→ **THE TASK**: Across the entries below, work out how many lines contain "that". Respond with the number and no other text.

START EXERCISE MATERIALS

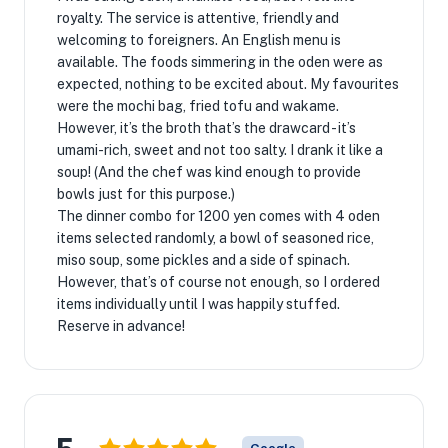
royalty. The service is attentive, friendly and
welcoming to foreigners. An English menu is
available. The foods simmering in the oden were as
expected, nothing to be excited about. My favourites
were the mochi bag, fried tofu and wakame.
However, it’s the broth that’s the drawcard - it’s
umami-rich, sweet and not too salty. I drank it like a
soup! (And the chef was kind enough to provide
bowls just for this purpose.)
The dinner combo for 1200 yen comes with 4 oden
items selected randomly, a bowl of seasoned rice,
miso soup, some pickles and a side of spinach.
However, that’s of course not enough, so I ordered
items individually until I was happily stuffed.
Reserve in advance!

END EXERCISE MATERIALS
START EXERCISE MATERIALS

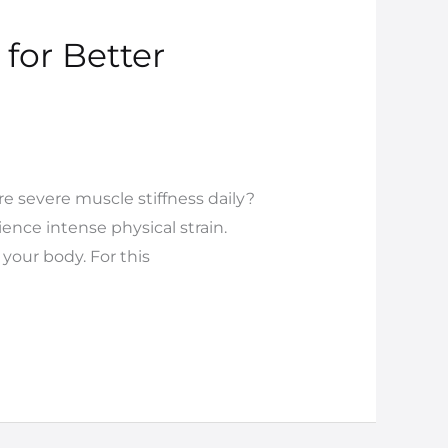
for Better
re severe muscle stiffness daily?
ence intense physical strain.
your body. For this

END EXERCISE MATERIALS
START EXERCISE MATERIALS

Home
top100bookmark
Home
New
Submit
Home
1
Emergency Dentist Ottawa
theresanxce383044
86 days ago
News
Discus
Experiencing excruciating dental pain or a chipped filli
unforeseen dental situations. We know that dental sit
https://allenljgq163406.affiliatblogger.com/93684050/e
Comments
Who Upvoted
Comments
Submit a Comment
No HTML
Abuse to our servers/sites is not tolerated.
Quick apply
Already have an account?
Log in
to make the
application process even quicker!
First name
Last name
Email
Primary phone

END EXERCISE MATERIALS

→ **SOLUTION TO THIS PROBLEM**: 3